Working with data frame analytics at scaleedit

A data frame analytics job has numerous configuration options. Some of them may have a significant effect on the time taken to train a model. The training time depends on various factors, like the statistical characteristics of your data, the number of provided hyperparameters, the number of features included in the analysis, the hardware you use, and so on. This guide contains a list of considerations to help you plan for training data frame analytics models at scale and optimizing training time.

In this guide, you’ll learn how to:

  • Understand the impact of configuration options on the time taken to train models for data frame analytics jobs.


This guide assumes you’re already familiar with:

It is important to note that there is a correlation between the training time, the complexity of the model, the size of the data, and the quality of the analysis results. Improvements in quality, however, are not linear with the amount of training data; for very large source data, it might take hours to train a model for very small gains in quality. When you work at scale with data frame analytics, you need to decide what quality of results is acceptable for your use case. When you have determined your acceptance criteria, you have a better picture of the factors you can trade off while still achieving your goal.

The following recommendations are not sequential – the numbers just help to navigate between the list items; you can take action on one or more of them in any order.

0. Start small and iterate rapidlyedit

Training is an iterative process. Experiment with different settings and configuration options (including but not limited to hyperparameters and feature importance), then evaluate the results and decide whether they are good enough or need further experimentation.

Every iteration takes time, so it is useful to start with a small set of data so you can iterate rapidly and then build up from here.

1. Set a small training percentedit

(This step only applies to regression and classification jobs.)

The number of documents used for training a model has an effect on the training time. A higher training percent means a longer training time.

Consider starting with a small percentage of training data so you can complete iterations more quickly. Once you are happy with your configuration, increase the training percent. As a rule of thumb, if you have a data set with more than 100,000 data points, start with a training percent of 5 or 10.

2. Disable feature importance calculationedit

(This step only applies to regression and classification jobs.)

Feature importance indicates which fields had the biggest impact on each prediction that is generated by the analysis. Depending on the size of the data set, feature importance can take a long time to compute.

For a shorter runtime, consider disabling feature importance for some or all iterations if you do not require it.

3. Optimize the number of included fieldsedit

You can speed up runtime by only analyzing relevant fields.

By default, all the fields that are supported by the analysis type are included in the analysis. In general, more fields analyzed requires more resources and longer training times, including the time taken for automatic feature selection. To reduce training time, consider limiting the scope of the analysis to the relevant fields that contribute to the prediction. You may do this by either excluding non-relevant fields or by including relevant ones.

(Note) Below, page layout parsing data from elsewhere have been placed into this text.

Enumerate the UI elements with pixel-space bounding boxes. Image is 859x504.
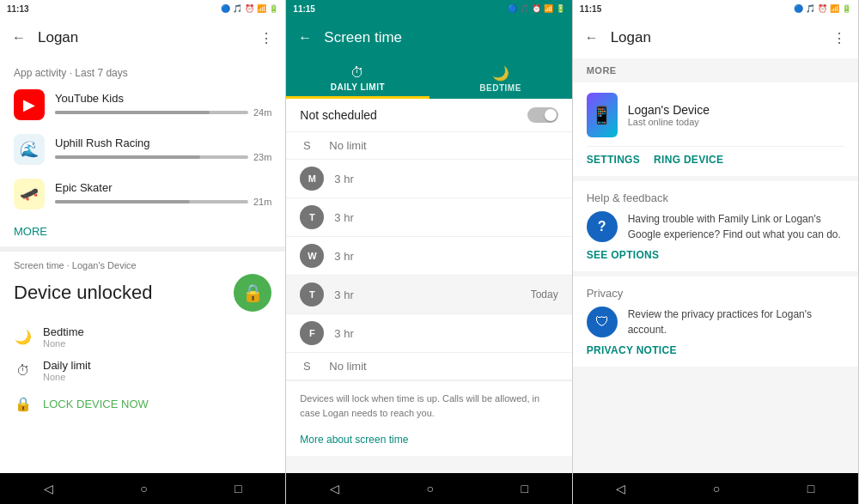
status-icons-3: 🔵🎵⏰📶🔋 <box>794 4 851 13</box>
device-phone-icon: 📱 <box>587 93 618 137</box>
status-time-3: 11:15 <box>580 4 602 14</box>
day-row-sat[interactable]: S No limit <box>286 353 571 380</box>
toolbar-title-3: Logan <box>611 29 820 46</box>
app-time-uphill: 23m <box>253 152 271 162</box>
toggle-thumb <box>545 109 557 121</box>
nav-bar-1: ◁ ○ □ <box>0 473 285 504</box>
day-row-mon[interactable]: M 3 hr <box>286 160 571 198</box>
day-limit-fri: 3 hr <box>334 327 557 340</box>
see-options-link[interactable]: SEE OPTIONS <box>587 249 844 261</box>
nav-back-2[interactable]: ◁ <box>330 482 339 495</box>
ring-device-action[interactable]: RING DEVICE <box>654 154 723 166</box>
nav-recent-1[interactable]: □ <box>235 482 241 495</box>
app-bar-row-uphill: 23m <box>55 152 271 162</box>
nav-home-2[interactable]: ○ <box>427 482 434 495</box>
activity-header: App activity · Last 7 days <box>0 58 285 82</box>
app-name-skater: Epic Skater <box>55 181 271 194</box>
nav-back-3[interactable]: ◁ <box>616 482 625 495</box>
app-info-yt: YouTube Kids 24m <box>55 92 271 118</box>
day-row-sun1[interactable]: S No limit <box>286 132 571 160</box>
day-circle-mon: M <box>300 167 324 191</box>
toolbar-2: ← Screen time <box>286 17 571 58</box>
back-button-3[interactable]: ← <box>580 26 604 50</box>
day-circle-wed: W <box>300 244 324 268</box>
bedtime-info: Bedtime None <box>43 325 84 349</box>
app-bar-uphill <box>55 155 248 159</box>
more-section-label: MORE <box>573 58 858 82</box>
day-limit-sat: No limit <box>329 360 557 373</box>
status-time-1: 11:13 <box>7 4 29 14</box>
daily-limit-row[interactable]: ⏱ Daily limit None <box>0 354 285 387</box>
bedtime-row[interactable]: 🌙 Bedtime None <box>0 320 285 354</box>
bedtime-tab-label: BEDTIME <box>479 83 521 93</box>
day-label-sun1: S <box>300 139 314 152</box>
help-row: ? Having trouble with Family Link or Log… <box>587 211 844 242</box>
toolbar-title-2: Screen time <box>324 29 564 46</box>
status-bar-2: 11:15 🔵🎵⏰📶🔋 <box>286 0 571 17</box>
menu-button-1[interactable]: ⋮ <box>254 26 278 50</box>
day-circle-tue: T <box>300 205 324 229</box>
day-row-fri[interactable]: F 3 hr <box>286 314 571 353</box>
p2-note: Devices will lock when time is up. Calls… <box>286 380 571 430</box>
lock-device-row[interactable]: 🔒 LOCK DEVICE NOW <box>0 389 285 419</box>
app-item-skater: 🛹 Epic Skater 21m <box>0 172 285 216</box>
app-time-skater: 21m <box>253 197 271 207</box>
app-icon-uphill: 🌊 <box>14 134 45 165</box>
day-row-tue[interactable]: T 3 hr <box>286 198 571 237</box>
schedule-label: Not scheduled <box>300 108 527 122</box>
device-name: Logan's Device <box>628 103 710 117</box>
day-row-thu[interactable]: T 3 hr Today <box>286 276 571 314</box>
daily-limit-tab-icon: ⏱ <box>350 65 364 81</box>
status-icons-1: 🔵🎵⏰📶🔋 <box>221 4 278 13</box>
back-button-1[interactable]: ← <box>7 26 31 50</box>
nav-back-1[interactable]: ◁ <box>44 482 53 495</box>
privacy-card: Privacy 🛡 Review the privacy practices f… <box>573 276 858 367</box>
app-icon-yt: ▶ <box>14 89 45 120</box>
device-info: Logan's Device Last online today <box>628 103 710 127</box>
day-limit-sun1: No limit <box>329 139 557 152</box>
bedtime-sub: None <box>43 338 84 349</box>
app-icon-skater: 🛹 <box>14 179 45 209</box>
app-info-skater: Epic Skater 21m <box>55 181 271 207</box>
daily-limit-info: Daily limit None <box>43 359 91 382</box>
lock-device-icon: 🔒 <box>14 396 33 412</box>
unlock-button[interactable]: 🔒 <box>234 274 271 312</box>
p1-more-button[interactable]: MORE <box>0 216 285 246</box>
privacy-section-title: Privacy <box>587 287 844 300</box>
day-row-wed[interactable]: W 3 hr <box>286 237 571 276</box>
schedule-toggle[interactable] <box>527 107 558 123</box>
back-button-2[interactable]: ← <box>293 26 317 50</box>
device-action-row: SETTINGS RING DEVICE <box>587 146 844 166</box>
device-row-3: 📱 Logan's Device Last online today <box>587 93 844 137</box>
app-name-uphill: Uphill Rush Racing <box>55 137 271 149</box>
nav-bar-3: ◁ ○ □ <box>573 473 858 504</box>
bedtime-label: Bedtime <box>43 325 84 338</box>
nav-recent-3[interactable]: □ <box>807 482 814 495</box>
privacy-row: 🛡 Review the privacy practices for Logan… <box>587 307 844 337</box>
p2-more-link[interactable]: More about screen time <box>286 430 571 456</box>
privacy-notice-link[interactable]: PRIVACY NOTICE <box>587 344 844 356</box>
help-content: Having trouble with Family Link or Logan… <box>628 211 844 242</box>
daily-limit-tab-label: DAILY LIMIT <box>331 82 385 92</box>
nav-home-3[interactable]: ○ <box>713 482 720 495</box>
status-bar-3: 11:15 🔵🎵⏰📶🔋 <box>573 0 858 17</box>
toolbar-3: ← Logan ⋮ <box>573 17 858 58</box>
settings-action[interactable]: SETTINGS <box>587 154 640 166</box>
day-circle-fri: F <box>300 321 324 345</box>
bedtime-icon: 🌙 <box>14 329 33 345</box>
help-card: Help & feedback ? Having trouble with Fa… <box>573 181 858 271</box>
app-bar-yt <box>55 111 248 114</box>
nav-recent-2[interactable]: □ <box>521 482 527 495</box>
menu-button-3[interactable]: ⋮ <box>827 26 851 50</box>
status-bar-1: 11:13 🔵🎵⏰📶🔋 <box>0 0 285 17</box>
panel-2: 11:15 🔵🎵⏰📶🔋 ← Screen time ⏱ DAILY LIMIT … <box>286 0 572 504</box>
app-name-yt: YouTube Kids <box>55 92 271 105</box>
status-icons-2: 🔵🎵⏰📶🔋 <box>508 4 565 13</box>
bedtime-tab-icon: 🌙 <box>492 65 509 82</box>
day-limit-mon: 3 hr <box>334 173 557 185</box>
tab-bedtime[interactable]: 🌙 BEDTIME <box>430 58 572 99</box>
nav-home-1[interactable]: ○ <box>140 482 147 495</box>
day-circle-thu: T <box>300 282 324 307</box>
tab-daily-limit[interactable]: ⏱ DAILY LIMIT <box>286 58 429 99</box>
lock-device-label: LOCK DEVICE NOW <box>43 398 149 410</box>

Feature importance can help you determine the fields that contribute most to the prediction. However, as calculating feature importance increases training time, this is a trade-off that can be evaluated during an iterative training process.

4. Increase the maximum number of threadsedit

You can set the maximum number of threads that are used during the analysis. The default value of max_num_threads is 1. Depending on the characteristics of the data, using more threads may decrease the training time at the cost of increased CPU usage. Note that trying to use more threads than the number of CPU cores has no advantage.

Hyperparameter optimization and calculating feature importance gain the most benefit from the increased number of threads. This can be seen in phases coarse_parameter_search, fine_tuning_parameters, and writing_results. The rest of the phases are not affected by the increased number of threads.

To learn more about the individual phases, refer to How data frame analytics jobs work.

If your machine learning nodes are running concurrent anomaly detection or data frame analytics jobs, then you may want to keep the maximum number of threads set to a low number – for example the default 1 – to prevent jobs competing for resources.

5. Optimize the size of the source indexedit

Even if the training percent is low, reindexing the source index – which is a mandatory step in the job creation process – may take a long time. During reindexing, the documents from the source index or indices are copied to the destination index, so you have a static copy of the analyzed data.

If your data is large and you do not need to test and train on the whole source index or indices, then reduce the cost of reindexing by using a subset of your source data. This can be done by either defining a filter for the source index in the data frame analytics job configuration, or by manually reindexing a subset of this data to use as an alternate source index.

6. Configure hyperparametersedit

(This step only applies to regression and classification jobs.)

Hyperparameter optimization is the most complicated mathematical process during model training and may take a long time.

By default, optimized hyperparameter values are chosen automatically. It is possible to reduce the time taken at this step by manually configuring hyperparameters – if you fully understand the purpose of the hyperparameters and have a sensible value for any or all of them. This reduces the computing load and therefore decreases training time.